Guy Fieri…”I'd like to run over this author with a red 1967 Chevy Camaro SS convertible! Her recipes are not fit for a dive. On second thought, I'd rather run her over with a grocery cart. Thevictorian is not worth the damage to a classic car.”

The Barefoot Contessa…”Val Thevictorian makes me want to lace up a pair of Doc Martens and kick the crap out of her. Because that's what she's full of. ” 

Giada…”This author is the opposite of me. My recipes are good, and hers are abominable. I have a stick body and a giant lollipop head, and Thevictorian has a tiny shrunken head and a bloated enormous body. Nobody's going to be confusing the two of us any time soon. Not here. Not in Italy."
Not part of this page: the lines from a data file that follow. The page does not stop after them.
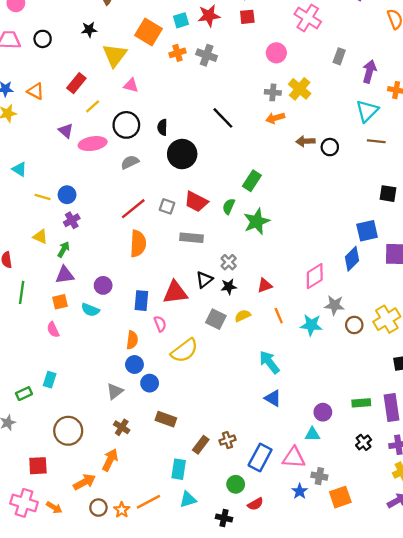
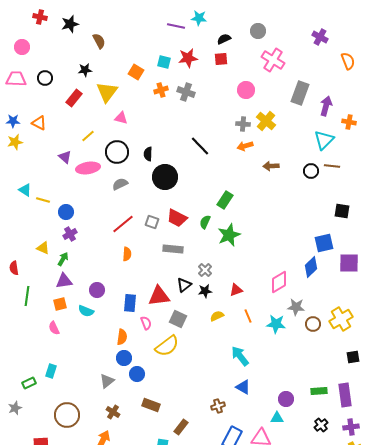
cyan square: (181, 20) -> (164, 62), turned 32
orange square: (148, 32) -> (136, 72), size x0.7
gray rectangle: (339, 56) -> (300, 93), size x1.6
red rectangle: (76, 83) -> (74, 98), moved
black circle: (330, 147) -> (311, 171), moved
yellow line: (43, 197) -> (43, 200), moved
orange semicircle: (138, 244) -> (127, 254), size x0.6
gray square: (216, 319) -> (178, 319), moved
brown cross: (228, 440) -> (218, 406), moved

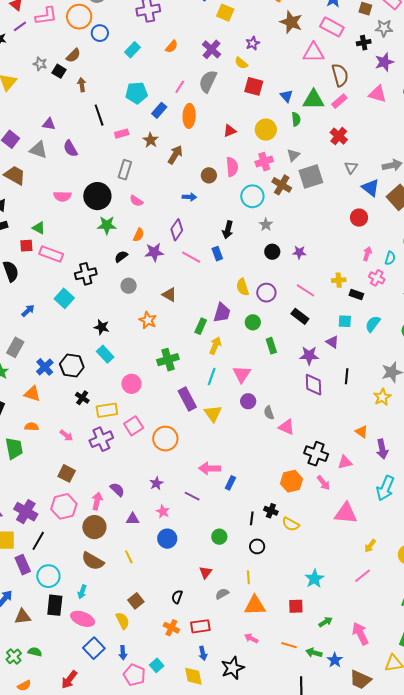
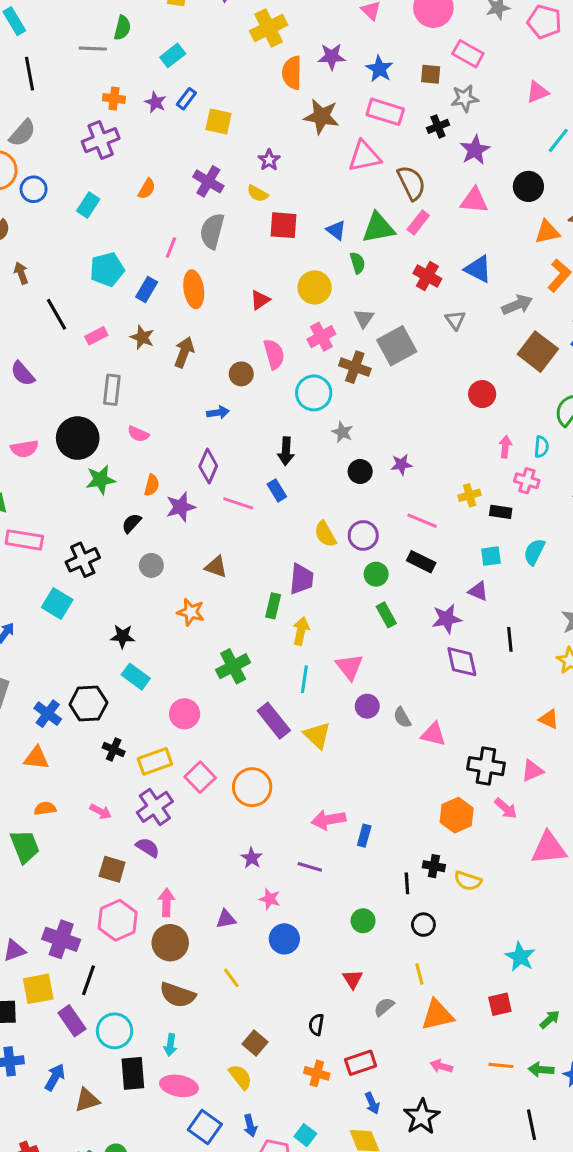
blue triangle: (371, 188) -> (478, 269), moved
green circle: (253, 322) -> (376, 574), moved
purple semicircle: (117, 490) -> (148, 847), moved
  1. This story is a souffle of silliness doomed to collapse under the weight of Val's hyperbole.
    ---James Beard----

    1. Looks like I won't be winning the "OSCAR OF FOOD" anytime soon...

  2. This book is not sponge worthy! It does not even have a recipe for muffin tops, marbled rye or a black and white cookie or even a big salad. It makes me want to throw-up which would ruin my 13 year no vomit streak.

    1. Oh, calm down. Here's a Mackinaw Peach, a slice of Wallis Simpson's wedding cake, and a Pudding Skin Single. If you get all worked up again, I'm going to have to declare, "No soup for you!"

      I can't include every recipe since the beginning of time.

  3. Pudding Skin Single? That one I don't remember. (Although the skin is the best part of a cooked bowl of pudding.)

    The starch in Anne Burrell's hair? Hilarious. Taking away your right to wear Crocs? Horrifying! And Giada's giant lollipop head (don't forget those sharp teeth of hers)? Perfect!

    I'd like to try the pixie stix sandwich. Could you send one my way, if I give you a credit card number. Not MY number, mind you, just one that's on a card I "found" the other day.

  4. Pudding Skin Singles were George's idea. He made them in Jerry's kitchen around the time Kramer withdrew his blood from the blood bank and stored it in Jerry's freezer.

    Waiting on that credit card number. Do you want the green gum cigar, or the pink gum cigar?

  5. I never thought about going in that direction! What a great blurb!

    1. Thanks! I was thinking inside the (lunch) box.